▶ How to complete this task: Start at the line below containing "Aid group: New deaths in Sudan's Darfur" and stop at the line containing "capital Khartoum.". Repeat every line of that stretch exactly, and nothing outside it.

Stored records:
========
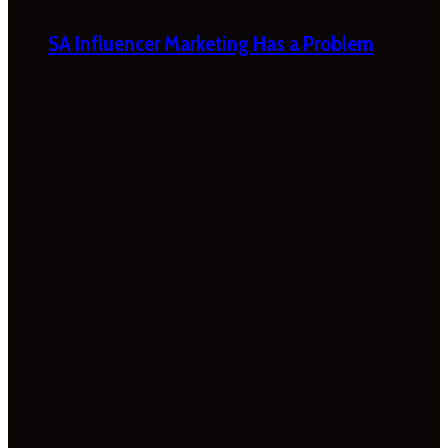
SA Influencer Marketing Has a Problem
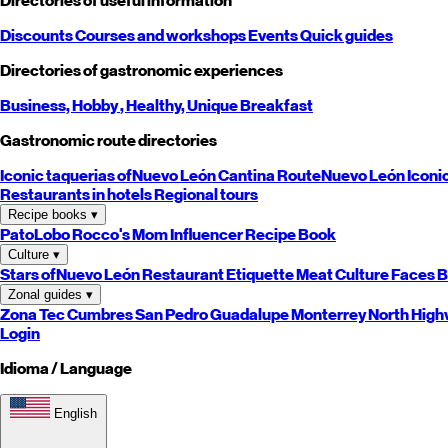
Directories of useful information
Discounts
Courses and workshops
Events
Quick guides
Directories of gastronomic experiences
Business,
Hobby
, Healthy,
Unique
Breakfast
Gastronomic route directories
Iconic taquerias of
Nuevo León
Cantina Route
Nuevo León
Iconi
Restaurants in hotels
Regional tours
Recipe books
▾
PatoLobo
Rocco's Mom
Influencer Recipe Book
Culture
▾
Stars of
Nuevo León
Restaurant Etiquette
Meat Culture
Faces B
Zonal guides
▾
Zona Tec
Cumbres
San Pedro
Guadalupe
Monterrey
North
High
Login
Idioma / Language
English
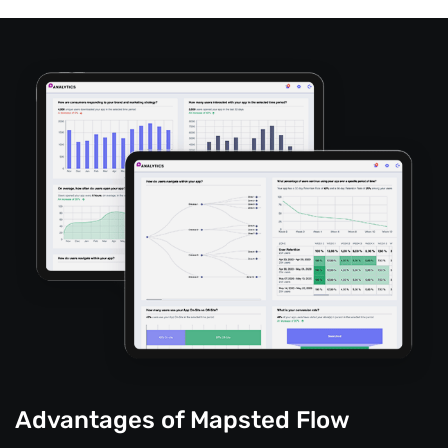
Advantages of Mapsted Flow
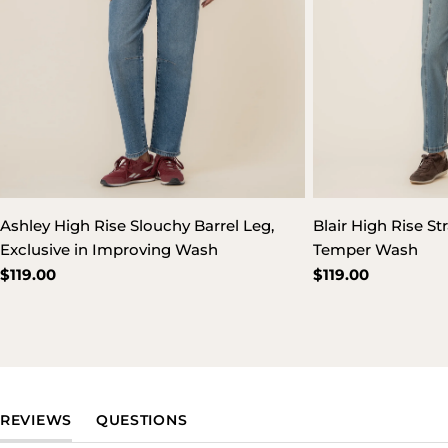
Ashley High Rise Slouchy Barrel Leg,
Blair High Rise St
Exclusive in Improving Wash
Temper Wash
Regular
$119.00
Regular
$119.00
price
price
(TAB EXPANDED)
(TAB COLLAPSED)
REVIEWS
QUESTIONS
========
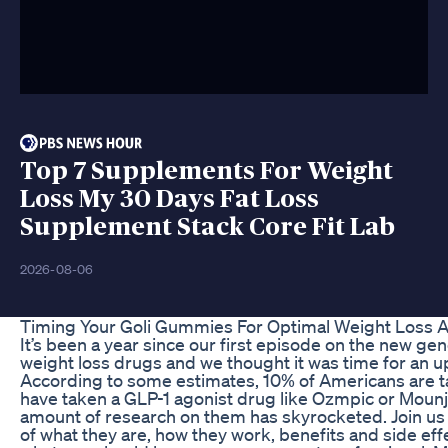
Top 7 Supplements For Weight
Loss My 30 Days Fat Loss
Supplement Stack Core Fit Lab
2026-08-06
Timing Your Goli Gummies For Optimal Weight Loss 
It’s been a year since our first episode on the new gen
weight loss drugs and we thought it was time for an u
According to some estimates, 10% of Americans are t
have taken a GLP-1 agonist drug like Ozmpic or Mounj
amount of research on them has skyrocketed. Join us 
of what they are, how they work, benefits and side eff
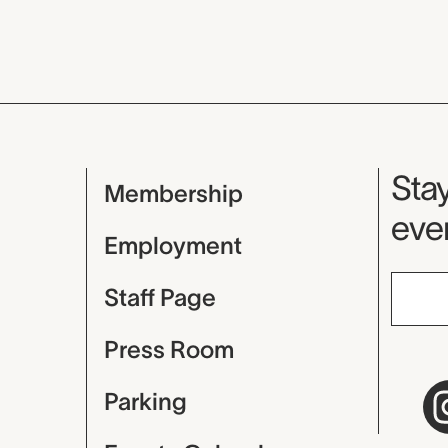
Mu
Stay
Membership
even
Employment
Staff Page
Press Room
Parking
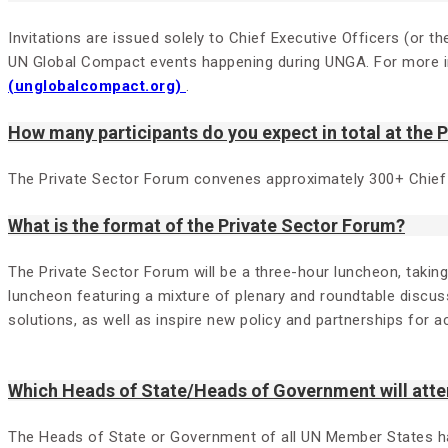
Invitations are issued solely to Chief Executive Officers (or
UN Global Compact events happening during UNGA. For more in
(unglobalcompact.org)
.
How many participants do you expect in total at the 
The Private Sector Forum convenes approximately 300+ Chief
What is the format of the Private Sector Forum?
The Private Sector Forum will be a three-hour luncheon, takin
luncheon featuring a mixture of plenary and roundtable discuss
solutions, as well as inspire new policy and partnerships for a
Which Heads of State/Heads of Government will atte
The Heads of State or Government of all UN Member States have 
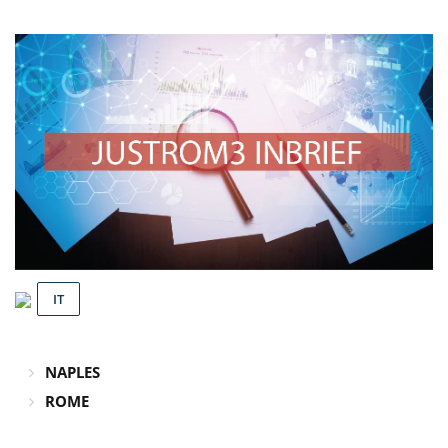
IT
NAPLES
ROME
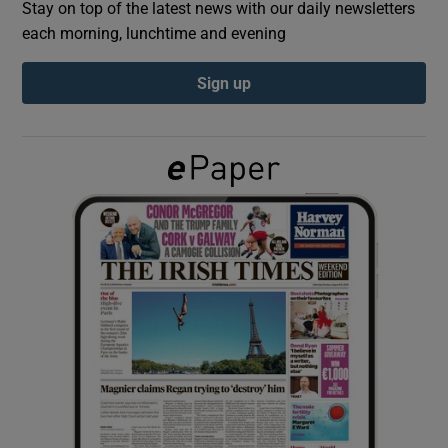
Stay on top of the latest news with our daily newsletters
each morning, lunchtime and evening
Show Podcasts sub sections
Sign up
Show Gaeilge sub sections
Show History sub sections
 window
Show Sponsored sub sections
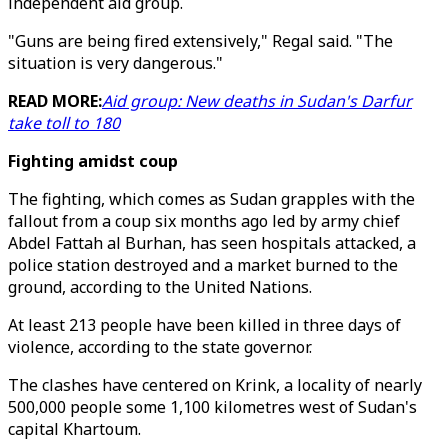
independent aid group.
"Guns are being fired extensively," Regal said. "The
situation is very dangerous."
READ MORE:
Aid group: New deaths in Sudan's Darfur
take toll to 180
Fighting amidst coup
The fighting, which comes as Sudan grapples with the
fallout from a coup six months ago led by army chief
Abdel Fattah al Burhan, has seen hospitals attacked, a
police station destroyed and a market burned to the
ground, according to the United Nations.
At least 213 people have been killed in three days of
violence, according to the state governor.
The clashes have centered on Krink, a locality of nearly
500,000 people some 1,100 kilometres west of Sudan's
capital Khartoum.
========
▶ Written solution:
Aid group: New deaths in Sudan's Darfur
take toll to 180
Fighting amidst coup
The fighting, which comes as Sudan grapples with the
fallout from a coup six months ago led by army chief
Abdel Fattah al Burhan, has seen hospitals attacked, a
police station destroyed and a market burned to the
ground, according to the United Nations.
At least 213 people have been killed in three days of
violence, according to the state governor.
The clashes have centered on Krink, a locality of nearly
500,000 people some 1,100 kilometres west of Sudan's
capital Khartoum.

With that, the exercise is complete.